Internet and Electronic Document Room. The room was officially opened on 2 December 1999. It allows 40 users to gain simultaneous access to international electronic resources in a comfortable environment. The electronic resources include: Internet resources; CD-ROM resources stored in the RSL; electronic catalogues and other databases of the RSL.

Digital Library of Ancient Slavic Books of 15th - 16th Centuries. The project will result in the creation of the database of first printed Slavic books of the 15th - 16th centuries. The database will be accessible via Internet. The project is funded by the Open Society Institute and aims at creation of full text digital copies of the most valuable and rare documents with reference materials and search facilities in Russian and one of the European languages.

Memory of Russia Project. In 1994 the RSL started to work on the Memory of Russia project [7], which is part of the UNESCO's Memory of the World programme. The work resulted in the preparation of a CD-ROM with digital images of 15th century manuscripts and some posters and cheap prints.
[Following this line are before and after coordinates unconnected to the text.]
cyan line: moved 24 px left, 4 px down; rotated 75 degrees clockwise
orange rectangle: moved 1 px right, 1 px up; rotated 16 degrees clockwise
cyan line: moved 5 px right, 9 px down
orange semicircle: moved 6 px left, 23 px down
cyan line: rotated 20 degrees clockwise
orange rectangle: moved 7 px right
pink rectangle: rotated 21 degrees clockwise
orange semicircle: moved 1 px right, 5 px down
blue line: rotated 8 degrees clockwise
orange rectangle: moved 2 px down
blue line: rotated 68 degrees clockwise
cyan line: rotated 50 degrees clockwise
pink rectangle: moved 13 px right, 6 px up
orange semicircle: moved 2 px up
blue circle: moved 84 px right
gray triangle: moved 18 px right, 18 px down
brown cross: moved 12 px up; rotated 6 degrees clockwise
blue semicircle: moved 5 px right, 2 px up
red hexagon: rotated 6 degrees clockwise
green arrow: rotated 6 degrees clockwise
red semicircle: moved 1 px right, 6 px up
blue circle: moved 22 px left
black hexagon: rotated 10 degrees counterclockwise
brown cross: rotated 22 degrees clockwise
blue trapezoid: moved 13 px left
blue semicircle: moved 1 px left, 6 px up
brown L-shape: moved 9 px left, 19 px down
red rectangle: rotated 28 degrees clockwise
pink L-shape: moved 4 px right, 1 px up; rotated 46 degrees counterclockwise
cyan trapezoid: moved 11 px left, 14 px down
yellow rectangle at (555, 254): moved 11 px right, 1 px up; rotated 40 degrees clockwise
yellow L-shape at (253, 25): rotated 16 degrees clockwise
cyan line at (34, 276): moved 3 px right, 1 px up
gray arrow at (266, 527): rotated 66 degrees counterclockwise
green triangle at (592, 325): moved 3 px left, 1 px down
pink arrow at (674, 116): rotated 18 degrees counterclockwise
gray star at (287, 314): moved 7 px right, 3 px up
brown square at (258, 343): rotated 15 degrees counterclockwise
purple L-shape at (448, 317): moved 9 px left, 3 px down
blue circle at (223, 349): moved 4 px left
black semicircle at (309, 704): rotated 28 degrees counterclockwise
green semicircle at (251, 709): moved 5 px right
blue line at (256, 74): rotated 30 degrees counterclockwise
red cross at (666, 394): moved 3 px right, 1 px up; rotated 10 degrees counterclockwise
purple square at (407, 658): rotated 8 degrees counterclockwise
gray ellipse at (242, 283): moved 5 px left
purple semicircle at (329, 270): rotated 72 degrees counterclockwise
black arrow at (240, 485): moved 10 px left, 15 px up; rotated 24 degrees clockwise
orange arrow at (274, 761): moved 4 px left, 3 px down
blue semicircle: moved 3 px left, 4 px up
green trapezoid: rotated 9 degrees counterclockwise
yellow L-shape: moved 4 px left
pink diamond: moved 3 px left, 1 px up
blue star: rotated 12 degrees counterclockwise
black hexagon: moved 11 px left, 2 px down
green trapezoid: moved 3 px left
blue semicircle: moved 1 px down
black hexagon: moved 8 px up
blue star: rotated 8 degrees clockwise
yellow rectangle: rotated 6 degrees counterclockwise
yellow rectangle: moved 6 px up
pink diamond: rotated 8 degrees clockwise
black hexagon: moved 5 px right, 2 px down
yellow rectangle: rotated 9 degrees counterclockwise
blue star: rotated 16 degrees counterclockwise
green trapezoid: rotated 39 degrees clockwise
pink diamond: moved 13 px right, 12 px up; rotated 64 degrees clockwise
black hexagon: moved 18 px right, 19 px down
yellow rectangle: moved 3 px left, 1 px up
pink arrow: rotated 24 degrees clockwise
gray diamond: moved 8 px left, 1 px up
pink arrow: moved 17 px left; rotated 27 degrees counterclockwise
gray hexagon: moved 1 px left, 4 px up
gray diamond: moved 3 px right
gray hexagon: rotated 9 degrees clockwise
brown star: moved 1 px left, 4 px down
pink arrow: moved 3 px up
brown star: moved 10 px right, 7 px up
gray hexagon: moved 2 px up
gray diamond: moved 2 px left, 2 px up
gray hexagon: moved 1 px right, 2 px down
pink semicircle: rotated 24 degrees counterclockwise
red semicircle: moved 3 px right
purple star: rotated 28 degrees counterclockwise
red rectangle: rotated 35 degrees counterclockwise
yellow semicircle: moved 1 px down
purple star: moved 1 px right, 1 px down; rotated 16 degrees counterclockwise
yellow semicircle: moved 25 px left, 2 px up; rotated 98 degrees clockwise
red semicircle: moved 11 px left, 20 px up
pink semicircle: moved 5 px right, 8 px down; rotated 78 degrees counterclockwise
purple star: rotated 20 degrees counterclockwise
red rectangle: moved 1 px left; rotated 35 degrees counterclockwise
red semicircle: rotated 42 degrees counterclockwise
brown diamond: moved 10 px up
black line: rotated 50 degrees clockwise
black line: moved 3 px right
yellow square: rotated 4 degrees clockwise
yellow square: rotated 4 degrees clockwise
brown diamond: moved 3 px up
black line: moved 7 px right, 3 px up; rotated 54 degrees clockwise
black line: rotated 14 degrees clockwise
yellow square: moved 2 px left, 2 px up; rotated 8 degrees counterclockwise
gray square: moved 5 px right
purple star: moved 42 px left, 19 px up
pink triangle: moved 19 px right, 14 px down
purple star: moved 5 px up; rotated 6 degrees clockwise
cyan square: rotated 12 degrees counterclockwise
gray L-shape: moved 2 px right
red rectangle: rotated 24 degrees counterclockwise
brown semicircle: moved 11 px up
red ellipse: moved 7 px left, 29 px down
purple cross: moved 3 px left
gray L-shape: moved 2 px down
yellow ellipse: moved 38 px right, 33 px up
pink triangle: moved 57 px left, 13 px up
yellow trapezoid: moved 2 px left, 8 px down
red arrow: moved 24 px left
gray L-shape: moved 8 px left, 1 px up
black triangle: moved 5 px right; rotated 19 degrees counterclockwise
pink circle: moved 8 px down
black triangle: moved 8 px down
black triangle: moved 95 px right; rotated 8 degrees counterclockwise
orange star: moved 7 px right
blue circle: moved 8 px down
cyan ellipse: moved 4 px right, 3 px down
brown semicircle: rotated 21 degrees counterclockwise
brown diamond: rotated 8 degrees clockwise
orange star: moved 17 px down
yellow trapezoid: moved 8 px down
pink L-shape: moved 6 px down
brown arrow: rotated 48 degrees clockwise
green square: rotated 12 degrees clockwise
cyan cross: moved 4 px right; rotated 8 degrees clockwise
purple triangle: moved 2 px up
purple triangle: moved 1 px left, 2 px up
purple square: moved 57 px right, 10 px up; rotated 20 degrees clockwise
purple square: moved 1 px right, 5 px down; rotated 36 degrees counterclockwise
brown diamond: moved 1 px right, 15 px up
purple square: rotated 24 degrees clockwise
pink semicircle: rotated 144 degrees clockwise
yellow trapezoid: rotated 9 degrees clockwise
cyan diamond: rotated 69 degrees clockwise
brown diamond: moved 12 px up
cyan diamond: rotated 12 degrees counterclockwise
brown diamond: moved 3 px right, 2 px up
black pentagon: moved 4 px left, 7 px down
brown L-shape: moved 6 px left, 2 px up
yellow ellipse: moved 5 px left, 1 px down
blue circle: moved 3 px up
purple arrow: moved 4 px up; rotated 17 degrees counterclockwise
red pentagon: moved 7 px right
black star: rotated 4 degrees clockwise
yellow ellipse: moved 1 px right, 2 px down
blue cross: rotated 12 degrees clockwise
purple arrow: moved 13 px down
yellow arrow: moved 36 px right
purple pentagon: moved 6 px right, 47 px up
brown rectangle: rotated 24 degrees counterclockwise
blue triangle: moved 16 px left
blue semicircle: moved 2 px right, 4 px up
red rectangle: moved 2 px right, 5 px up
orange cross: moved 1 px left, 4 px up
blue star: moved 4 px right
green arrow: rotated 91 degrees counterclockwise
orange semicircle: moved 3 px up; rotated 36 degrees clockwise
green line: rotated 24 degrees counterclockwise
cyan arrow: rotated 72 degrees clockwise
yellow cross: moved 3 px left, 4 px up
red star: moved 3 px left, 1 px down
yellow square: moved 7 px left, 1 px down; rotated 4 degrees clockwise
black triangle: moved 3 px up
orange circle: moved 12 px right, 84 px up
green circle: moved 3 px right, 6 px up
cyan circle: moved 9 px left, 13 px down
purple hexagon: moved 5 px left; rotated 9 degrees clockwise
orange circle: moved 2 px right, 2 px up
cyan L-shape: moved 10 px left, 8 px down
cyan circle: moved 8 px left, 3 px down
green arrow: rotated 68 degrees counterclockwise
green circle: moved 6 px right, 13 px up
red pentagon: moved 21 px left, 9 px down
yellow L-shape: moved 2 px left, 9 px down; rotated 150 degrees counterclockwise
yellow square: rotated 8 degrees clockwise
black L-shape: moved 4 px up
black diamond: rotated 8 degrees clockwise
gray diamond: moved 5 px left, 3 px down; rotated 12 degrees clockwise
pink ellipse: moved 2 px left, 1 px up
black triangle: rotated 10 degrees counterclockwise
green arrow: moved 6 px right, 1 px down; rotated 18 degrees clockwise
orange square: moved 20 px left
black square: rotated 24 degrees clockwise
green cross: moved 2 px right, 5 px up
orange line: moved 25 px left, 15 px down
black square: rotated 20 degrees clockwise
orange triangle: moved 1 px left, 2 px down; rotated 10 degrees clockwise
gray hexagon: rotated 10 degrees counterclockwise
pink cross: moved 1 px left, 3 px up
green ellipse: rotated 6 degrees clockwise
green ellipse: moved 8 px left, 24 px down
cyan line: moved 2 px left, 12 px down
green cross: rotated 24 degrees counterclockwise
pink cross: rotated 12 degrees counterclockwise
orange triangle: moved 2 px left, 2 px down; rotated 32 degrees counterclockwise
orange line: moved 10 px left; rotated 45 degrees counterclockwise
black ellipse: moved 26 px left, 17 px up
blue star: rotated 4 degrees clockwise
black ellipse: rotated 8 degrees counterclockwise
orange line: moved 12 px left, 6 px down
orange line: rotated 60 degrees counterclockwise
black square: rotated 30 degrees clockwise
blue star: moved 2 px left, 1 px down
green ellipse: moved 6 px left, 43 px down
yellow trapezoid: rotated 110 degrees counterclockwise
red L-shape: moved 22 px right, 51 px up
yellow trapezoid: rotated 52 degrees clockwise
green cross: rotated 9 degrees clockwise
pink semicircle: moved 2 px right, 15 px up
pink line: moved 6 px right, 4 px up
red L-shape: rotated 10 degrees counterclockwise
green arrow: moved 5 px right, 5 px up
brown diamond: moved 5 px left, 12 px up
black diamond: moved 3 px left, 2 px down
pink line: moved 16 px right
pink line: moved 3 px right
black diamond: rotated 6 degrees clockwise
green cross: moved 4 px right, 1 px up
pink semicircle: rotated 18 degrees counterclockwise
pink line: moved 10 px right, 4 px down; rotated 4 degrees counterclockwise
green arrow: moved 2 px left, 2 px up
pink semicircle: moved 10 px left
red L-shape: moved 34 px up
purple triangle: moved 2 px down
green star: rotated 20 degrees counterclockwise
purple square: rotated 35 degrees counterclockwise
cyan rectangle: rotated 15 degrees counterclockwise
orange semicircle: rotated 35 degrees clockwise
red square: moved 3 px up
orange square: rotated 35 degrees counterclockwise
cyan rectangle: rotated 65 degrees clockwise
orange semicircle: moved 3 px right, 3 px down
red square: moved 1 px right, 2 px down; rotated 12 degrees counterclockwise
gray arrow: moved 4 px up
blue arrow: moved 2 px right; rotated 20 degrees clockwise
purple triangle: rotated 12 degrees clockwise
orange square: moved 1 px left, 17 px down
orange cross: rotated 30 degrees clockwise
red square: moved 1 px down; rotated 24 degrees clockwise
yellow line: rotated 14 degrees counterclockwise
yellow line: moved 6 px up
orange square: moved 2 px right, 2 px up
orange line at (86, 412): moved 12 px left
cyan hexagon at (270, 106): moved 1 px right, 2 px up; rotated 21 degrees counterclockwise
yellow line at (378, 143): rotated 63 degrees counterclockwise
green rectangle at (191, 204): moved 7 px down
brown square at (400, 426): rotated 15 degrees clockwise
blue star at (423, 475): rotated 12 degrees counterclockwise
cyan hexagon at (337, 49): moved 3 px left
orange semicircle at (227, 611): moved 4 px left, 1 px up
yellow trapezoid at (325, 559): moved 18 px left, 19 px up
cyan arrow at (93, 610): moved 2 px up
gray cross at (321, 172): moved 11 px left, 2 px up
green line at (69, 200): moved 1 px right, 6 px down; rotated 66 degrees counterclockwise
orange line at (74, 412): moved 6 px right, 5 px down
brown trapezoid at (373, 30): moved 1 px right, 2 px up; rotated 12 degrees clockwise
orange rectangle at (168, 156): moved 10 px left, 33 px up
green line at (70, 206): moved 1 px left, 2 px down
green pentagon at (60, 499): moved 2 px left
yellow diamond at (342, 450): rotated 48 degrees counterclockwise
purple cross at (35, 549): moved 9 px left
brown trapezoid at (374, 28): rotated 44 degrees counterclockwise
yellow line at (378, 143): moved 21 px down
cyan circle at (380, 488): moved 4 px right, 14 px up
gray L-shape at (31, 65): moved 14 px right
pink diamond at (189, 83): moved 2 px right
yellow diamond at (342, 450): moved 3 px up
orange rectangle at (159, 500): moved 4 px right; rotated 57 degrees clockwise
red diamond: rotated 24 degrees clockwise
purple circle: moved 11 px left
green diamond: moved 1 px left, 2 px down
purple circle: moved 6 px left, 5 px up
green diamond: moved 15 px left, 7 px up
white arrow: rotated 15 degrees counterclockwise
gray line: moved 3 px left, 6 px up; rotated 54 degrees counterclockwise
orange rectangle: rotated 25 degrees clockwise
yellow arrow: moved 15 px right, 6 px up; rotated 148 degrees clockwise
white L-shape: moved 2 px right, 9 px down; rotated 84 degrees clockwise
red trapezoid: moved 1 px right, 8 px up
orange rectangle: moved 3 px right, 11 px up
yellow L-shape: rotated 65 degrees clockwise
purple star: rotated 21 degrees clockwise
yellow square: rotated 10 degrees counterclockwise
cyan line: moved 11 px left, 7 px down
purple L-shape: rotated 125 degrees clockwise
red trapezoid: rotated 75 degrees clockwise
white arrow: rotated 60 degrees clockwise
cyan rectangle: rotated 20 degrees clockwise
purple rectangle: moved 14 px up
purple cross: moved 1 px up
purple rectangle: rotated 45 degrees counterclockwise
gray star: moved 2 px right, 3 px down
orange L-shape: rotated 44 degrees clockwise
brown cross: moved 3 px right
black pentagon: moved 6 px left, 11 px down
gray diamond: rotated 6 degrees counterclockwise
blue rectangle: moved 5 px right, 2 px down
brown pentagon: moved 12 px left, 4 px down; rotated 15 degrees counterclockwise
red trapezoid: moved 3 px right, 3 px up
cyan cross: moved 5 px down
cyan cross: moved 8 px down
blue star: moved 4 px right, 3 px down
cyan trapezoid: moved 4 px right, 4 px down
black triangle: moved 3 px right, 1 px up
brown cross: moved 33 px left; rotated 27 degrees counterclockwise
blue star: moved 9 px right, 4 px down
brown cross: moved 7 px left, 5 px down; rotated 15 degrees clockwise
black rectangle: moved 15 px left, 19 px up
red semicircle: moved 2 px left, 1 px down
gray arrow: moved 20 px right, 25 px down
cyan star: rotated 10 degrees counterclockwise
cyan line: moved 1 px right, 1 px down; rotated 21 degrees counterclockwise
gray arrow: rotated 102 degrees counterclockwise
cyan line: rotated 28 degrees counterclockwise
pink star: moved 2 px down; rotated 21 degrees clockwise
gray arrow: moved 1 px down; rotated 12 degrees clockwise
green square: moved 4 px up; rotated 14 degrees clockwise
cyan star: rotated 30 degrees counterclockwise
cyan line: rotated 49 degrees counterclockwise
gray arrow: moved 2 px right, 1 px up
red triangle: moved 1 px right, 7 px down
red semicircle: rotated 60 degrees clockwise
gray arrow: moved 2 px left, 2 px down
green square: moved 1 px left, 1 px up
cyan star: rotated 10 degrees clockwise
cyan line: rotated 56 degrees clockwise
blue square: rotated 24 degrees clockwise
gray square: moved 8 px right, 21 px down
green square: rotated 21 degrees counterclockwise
The ADAMANT Project. In 1999 the RSL signed a contract with a Russian company ADAMANT to create digital collections on the basis of digitisation of the RSL collections. The project includes installation of 100 workstations for the digitisation with PCs and state of the art scanners with the scanning speed of 7 seconds per page. It is planned to scan 10 000 books per month. In parallel with the production of digital publications the RSL staff are forming a bibliographic database of document descriptions, which as a special electronic catalogue will be available in the library LAN and via the Internet.

Project for the Development of National Bibliographic Record Format. The project aims at the development of Russian standards for bibliographic records in machine-readable form. The project was launched in 1997; project funding comes from the Ministry of Culture, Russian Library Association and Open Society Institute. The team of experts includes representatives of the major Russian libraries, including the RSL. So far the project has resulted in the development of formats of electronic records for the main types of publications.

Centre for the National Bibliography in the Internet. In 1999 the Centre for the National Bibliography project was piloted. Its aim is to create a special centre for the maintenance of an Internet database with the national bibliography on the basis of an agreement between the three main bibliographic institutions, the RSL, the RNL and the Russian Book Chamber. The project is funded by the Open Society Institute, the Ministry of Culture and Tacis (with the use of some funding for the TELRUS 9705 project).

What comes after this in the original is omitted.